Available data:
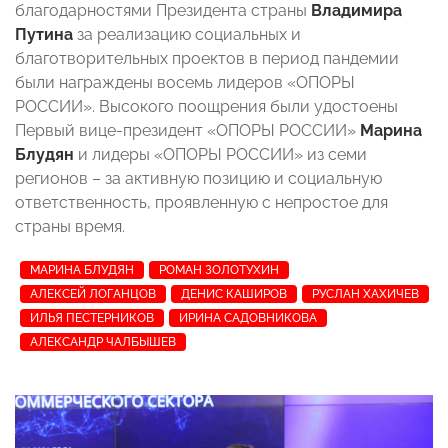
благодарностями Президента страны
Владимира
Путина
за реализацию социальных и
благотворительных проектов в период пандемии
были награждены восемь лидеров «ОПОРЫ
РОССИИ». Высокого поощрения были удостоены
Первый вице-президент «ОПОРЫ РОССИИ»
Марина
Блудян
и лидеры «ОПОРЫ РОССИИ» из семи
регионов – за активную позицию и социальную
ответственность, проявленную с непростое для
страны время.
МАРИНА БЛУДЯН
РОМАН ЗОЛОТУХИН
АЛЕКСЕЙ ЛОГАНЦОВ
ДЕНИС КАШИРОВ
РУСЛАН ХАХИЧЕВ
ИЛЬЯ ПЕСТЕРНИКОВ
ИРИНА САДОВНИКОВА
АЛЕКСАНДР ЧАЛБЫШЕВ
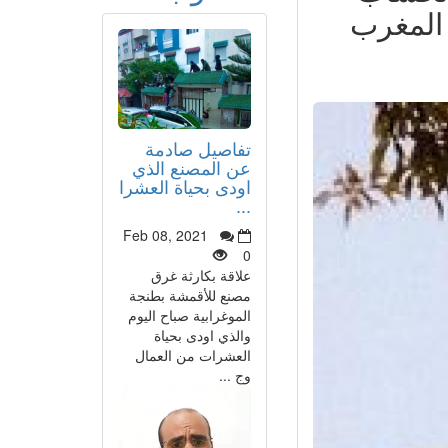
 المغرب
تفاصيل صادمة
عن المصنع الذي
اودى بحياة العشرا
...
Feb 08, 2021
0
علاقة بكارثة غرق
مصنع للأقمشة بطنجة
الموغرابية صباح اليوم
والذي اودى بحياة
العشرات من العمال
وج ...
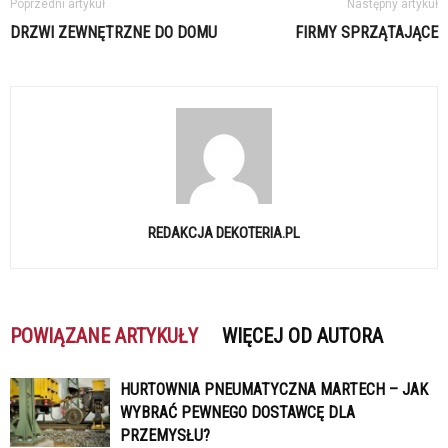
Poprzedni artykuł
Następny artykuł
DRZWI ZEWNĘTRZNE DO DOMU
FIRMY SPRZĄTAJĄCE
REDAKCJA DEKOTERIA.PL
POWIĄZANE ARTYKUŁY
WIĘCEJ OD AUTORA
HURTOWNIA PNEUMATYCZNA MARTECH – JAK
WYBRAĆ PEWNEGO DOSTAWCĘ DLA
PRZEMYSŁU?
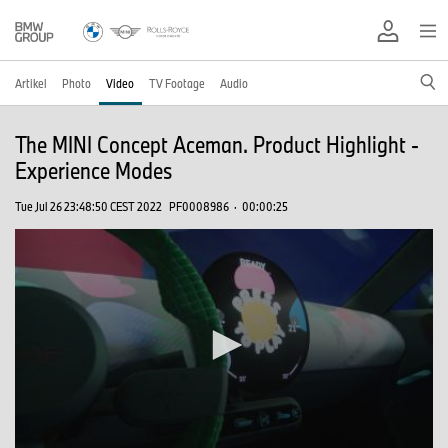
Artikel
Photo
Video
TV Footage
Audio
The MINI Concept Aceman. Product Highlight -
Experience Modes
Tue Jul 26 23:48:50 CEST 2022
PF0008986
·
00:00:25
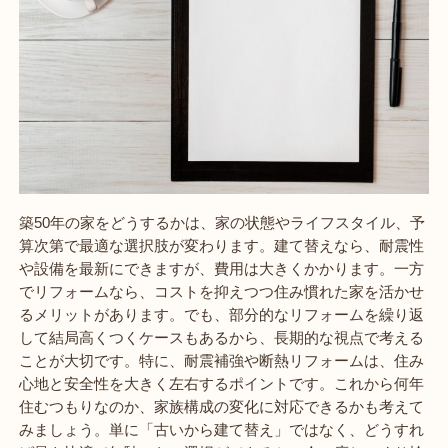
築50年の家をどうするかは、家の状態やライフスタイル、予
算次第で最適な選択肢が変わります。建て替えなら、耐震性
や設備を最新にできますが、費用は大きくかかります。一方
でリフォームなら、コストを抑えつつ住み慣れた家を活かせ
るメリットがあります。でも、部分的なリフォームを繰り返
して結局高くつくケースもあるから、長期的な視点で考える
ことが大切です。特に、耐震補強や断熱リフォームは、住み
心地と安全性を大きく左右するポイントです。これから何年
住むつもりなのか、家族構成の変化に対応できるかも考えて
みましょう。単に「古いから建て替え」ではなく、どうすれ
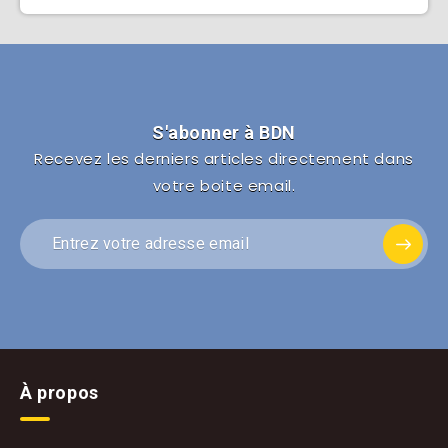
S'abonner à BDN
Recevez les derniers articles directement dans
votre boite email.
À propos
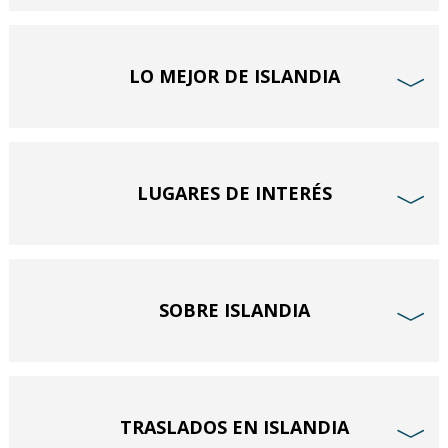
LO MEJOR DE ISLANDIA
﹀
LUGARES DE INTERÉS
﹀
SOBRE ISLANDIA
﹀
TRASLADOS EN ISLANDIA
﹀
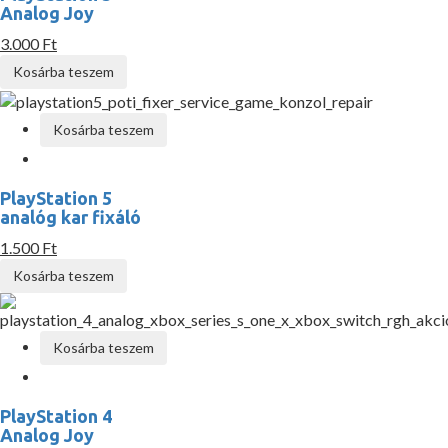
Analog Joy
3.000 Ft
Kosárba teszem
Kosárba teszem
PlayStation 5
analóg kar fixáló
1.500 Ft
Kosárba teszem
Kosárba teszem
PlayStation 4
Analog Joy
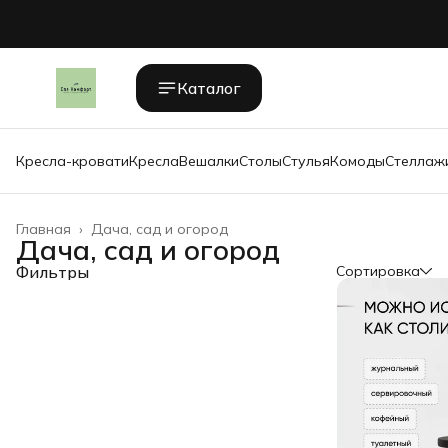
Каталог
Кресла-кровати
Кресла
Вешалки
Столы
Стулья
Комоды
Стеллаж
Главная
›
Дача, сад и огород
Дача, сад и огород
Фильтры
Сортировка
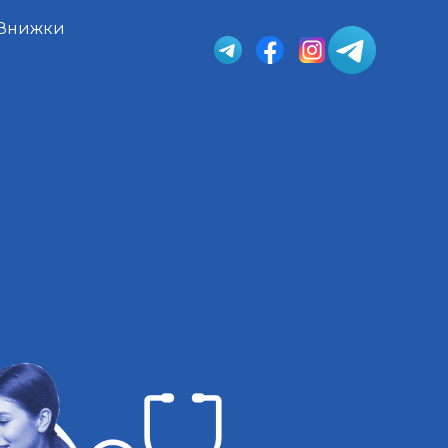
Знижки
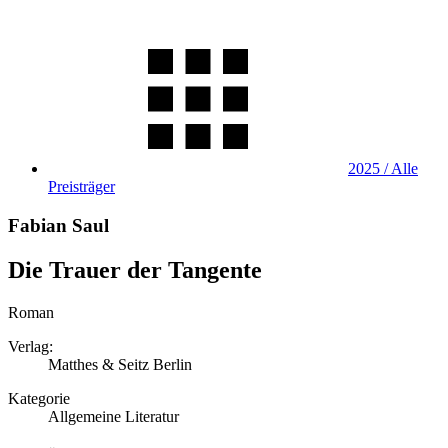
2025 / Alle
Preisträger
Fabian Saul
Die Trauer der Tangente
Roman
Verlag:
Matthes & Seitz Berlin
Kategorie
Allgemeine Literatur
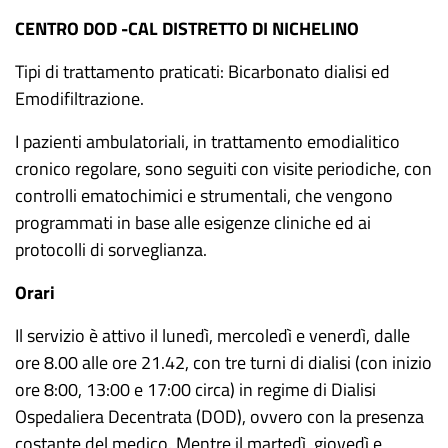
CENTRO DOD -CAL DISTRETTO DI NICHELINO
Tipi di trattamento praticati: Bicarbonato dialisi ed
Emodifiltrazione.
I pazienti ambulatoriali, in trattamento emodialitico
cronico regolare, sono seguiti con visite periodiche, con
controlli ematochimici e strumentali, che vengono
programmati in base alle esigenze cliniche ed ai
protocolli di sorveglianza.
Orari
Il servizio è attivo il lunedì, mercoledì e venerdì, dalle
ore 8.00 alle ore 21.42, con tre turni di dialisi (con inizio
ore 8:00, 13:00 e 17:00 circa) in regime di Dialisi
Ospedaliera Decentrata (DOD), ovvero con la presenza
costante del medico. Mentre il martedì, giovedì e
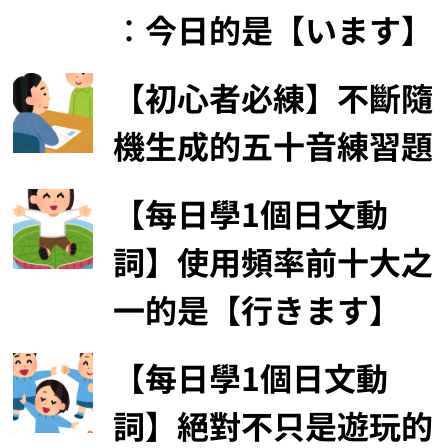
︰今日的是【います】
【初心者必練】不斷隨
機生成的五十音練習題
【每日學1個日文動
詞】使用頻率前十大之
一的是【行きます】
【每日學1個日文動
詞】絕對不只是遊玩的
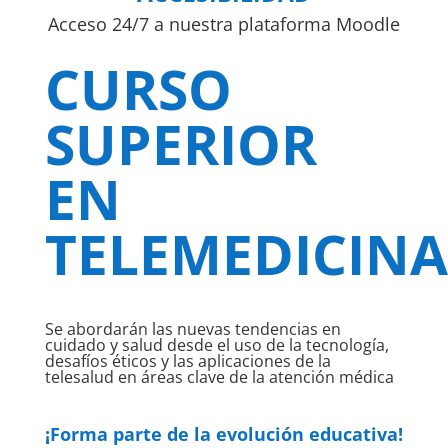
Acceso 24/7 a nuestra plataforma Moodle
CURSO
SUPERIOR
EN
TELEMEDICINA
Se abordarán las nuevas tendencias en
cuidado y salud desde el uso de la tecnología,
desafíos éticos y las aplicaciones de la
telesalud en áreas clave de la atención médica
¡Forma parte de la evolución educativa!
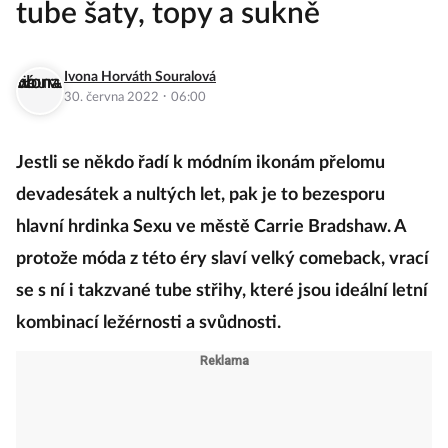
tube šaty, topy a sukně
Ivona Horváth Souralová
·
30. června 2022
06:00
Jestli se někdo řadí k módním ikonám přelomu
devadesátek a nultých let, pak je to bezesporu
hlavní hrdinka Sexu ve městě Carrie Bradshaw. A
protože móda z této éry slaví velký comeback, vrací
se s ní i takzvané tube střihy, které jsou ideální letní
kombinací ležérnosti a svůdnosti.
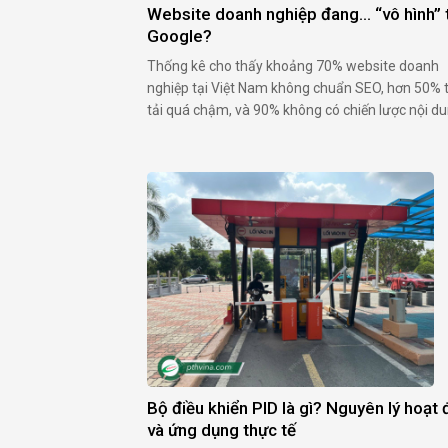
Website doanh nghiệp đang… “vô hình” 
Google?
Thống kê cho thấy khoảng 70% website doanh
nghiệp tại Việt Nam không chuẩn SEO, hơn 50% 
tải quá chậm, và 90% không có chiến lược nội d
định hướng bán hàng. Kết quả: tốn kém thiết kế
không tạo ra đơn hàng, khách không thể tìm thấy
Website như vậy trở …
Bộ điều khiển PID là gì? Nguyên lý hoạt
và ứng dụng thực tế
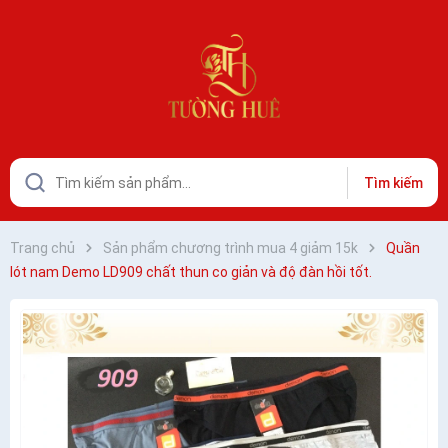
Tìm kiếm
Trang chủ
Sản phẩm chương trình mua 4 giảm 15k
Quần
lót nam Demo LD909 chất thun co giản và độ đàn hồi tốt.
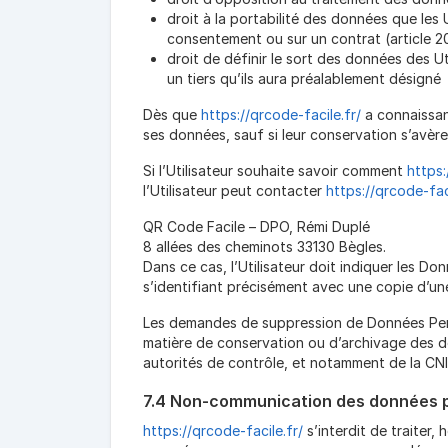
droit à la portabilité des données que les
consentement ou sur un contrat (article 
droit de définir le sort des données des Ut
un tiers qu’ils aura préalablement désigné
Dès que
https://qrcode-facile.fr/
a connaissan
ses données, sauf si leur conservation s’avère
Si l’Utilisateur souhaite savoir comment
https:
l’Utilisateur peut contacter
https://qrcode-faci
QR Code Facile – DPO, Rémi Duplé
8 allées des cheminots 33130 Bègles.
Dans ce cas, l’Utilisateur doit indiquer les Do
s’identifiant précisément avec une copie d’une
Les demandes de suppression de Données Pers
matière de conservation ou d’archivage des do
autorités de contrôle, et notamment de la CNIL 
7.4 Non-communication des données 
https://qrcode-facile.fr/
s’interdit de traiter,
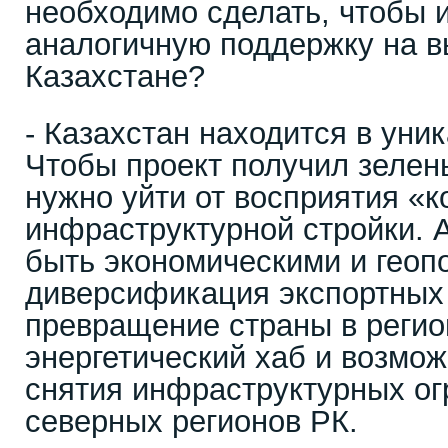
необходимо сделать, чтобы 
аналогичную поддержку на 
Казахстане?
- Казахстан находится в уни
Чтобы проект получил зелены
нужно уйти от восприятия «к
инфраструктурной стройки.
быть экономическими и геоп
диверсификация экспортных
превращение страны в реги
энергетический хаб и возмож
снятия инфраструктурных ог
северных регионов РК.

Problem details: Copy out each line of the records above that includes "nghiệp".

Result below:
Website doanh nghiệp đang… “vô hình” 
nghiệp tại Việt Nam không chuẩn SEO, hơn 50% 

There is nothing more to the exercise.